The dewaxing cracking catalyst can be any catalyst suitable for cracking (i.e., decomposing) large hydrocarbon molecules into smaller molecules in the presence of hydrogen to reduce the pour point of the hydrotreated effluent. Cracking catalysts can be distinguished from isomerization catalysts that rearrange molecules predominantly rather than crack large molecules into smaller molecules. A dewaxed catalyst that is resistant to feedstock contaminants or catalyst toxicants and has high selectivity for cracking of waxy n-paraffins is preferred. For example, the dewaxed catalyst may comprise up to about 0.5 weight percent (i.e., up to about 5000 ppm) sulfur as measured by ASTM D4294 and up to about 0.1 weight percent (i.e., up to about 1000 ppm) as measured by ASTM D5762 It should be resistant to hydrotreated effluents containing nitrogen. In some embodiments, the catalyst is resistant to a hydrotreated effluent containing from about 0.01 to about 0.15 weight percent sulfur. In another embodiment, the catalyst is resistant to a hydrotreated effluent containing from about 0.01 to about 0.1 weight percent nitrogen. Higher levels of sulfur and nitrogen removal from the hydrotreated effluent require more stringent process conditions (eg, hydrogen cracking at temperatures above 700 ° C.) resulting in reduced solubility and lower yields of the finished product can do. The disclosed methods enable the maintenance or enhancement of the desired solubility characteristics of the naphthenic feedstock, while reducing or minimizing yield loss.
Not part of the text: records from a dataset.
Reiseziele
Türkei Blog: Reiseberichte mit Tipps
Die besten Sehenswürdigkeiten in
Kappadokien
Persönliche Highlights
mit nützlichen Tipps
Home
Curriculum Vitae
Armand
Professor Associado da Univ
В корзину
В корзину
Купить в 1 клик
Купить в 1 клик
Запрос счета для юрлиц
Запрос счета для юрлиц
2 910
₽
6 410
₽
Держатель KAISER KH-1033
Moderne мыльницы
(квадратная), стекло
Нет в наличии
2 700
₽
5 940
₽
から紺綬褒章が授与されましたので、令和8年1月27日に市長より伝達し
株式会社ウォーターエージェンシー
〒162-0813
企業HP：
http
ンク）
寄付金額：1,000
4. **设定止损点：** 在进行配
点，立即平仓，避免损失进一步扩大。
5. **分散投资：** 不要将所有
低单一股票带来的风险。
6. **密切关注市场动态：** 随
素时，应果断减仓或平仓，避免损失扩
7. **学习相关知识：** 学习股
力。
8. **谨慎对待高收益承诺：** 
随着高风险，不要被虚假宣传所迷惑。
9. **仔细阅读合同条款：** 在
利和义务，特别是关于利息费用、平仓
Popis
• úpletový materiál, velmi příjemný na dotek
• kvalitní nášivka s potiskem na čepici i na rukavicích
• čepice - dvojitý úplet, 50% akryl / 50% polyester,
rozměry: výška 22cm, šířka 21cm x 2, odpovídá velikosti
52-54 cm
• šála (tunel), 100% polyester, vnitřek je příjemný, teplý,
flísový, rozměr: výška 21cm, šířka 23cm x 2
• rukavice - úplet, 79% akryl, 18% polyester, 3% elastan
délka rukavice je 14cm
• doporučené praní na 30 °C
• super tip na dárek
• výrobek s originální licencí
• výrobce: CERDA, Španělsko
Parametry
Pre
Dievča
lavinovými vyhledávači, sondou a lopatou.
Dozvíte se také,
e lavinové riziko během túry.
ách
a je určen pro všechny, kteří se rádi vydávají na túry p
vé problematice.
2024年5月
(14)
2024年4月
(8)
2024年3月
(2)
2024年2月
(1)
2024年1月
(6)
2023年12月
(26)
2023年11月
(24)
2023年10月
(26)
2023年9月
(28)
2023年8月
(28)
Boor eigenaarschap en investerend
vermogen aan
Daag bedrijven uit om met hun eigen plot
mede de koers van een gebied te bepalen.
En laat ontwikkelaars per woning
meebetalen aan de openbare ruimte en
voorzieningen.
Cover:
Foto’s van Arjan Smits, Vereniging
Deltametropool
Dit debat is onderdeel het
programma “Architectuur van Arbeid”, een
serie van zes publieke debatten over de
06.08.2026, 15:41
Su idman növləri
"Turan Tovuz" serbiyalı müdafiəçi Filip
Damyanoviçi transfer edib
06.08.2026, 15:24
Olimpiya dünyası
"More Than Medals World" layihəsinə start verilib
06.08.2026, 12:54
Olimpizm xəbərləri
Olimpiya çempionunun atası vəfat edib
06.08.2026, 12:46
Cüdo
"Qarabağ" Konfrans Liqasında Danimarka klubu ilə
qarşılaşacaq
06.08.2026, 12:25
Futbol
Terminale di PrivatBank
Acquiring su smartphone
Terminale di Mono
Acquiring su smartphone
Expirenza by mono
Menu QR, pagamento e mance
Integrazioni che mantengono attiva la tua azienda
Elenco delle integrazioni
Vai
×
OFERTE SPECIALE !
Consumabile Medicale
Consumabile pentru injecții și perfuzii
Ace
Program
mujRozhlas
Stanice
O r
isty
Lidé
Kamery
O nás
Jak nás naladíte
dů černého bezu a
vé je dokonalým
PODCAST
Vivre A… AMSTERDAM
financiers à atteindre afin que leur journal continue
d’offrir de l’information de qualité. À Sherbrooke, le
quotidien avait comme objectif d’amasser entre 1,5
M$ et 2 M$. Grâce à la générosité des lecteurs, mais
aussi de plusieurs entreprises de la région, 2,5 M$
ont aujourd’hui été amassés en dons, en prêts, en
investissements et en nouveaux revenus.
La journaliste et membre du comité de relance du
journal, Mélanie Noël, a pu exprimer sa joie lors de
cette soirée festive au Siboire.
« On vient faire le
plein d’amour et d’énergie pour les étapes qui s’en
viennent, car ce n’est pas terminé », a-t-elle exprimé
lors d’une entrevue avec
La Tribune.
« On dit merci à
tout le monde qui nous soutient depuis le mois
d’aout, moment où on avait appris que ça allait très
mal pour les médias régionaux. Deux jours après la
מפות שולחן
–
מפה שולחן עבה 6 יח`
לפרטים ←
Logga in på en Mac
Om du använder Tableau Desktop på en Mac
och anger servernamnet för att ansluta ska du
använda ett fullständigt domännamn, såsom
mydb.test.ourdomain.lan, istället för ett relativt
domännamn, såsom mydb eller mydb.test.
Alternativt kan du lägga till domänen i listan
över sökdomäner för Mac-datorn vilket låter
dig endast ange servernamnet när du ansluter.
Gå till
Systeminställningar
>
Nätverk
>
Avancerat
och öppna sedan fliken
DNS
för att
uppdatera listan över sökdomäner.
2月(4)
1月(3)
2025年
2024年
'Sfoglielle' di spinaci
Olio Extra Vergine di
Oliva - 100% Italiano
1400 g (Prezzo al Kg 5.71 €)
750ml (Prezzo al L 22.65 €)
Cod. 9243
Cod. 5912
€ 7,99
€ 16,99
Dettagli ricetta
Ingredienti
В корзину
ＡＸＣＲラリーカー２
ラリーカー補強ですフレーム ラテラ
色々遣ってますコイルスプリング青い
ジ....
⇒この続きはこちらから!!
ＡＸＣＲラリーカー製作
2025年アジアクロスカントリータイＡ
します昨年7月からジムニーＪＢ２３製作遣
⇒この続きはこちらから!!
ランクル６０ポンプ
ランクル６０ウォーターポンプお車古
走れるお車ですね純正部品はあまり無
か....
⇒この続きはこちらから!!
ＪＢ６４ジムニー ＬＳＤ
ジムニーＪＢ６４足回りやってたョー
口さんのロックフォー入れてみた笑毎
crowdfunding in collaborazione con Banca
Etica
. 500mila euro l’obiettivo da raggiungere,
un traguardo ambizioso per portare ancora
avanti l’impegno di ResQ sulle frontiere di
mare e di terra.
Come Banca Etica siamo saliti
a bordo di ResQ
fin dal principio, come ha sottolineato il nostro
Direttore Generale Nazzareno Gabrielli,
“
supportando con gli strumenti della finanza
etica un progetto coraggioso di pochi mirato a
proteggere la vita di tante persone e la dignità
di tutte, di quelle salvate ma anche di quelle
Representative dewaxing cracking catalysts include molecular sieves that provide hydrogenation catalysis and heterogeneous catalysts that have metal functionality. An example includes a mesoporous zeolite catalyst with a 10-membered oxygen ring, such as a catalyst having the name ZSM-5. The metal used in the dewaxing catalyst is preferably a metal having a hydrogenating activity selected from Group 2, 6, 8, 9 and 10 metals of the periodic table. Preferred metals include Co and Ni in Group 9 and 10 metals and Mo and W in Group 6 metals.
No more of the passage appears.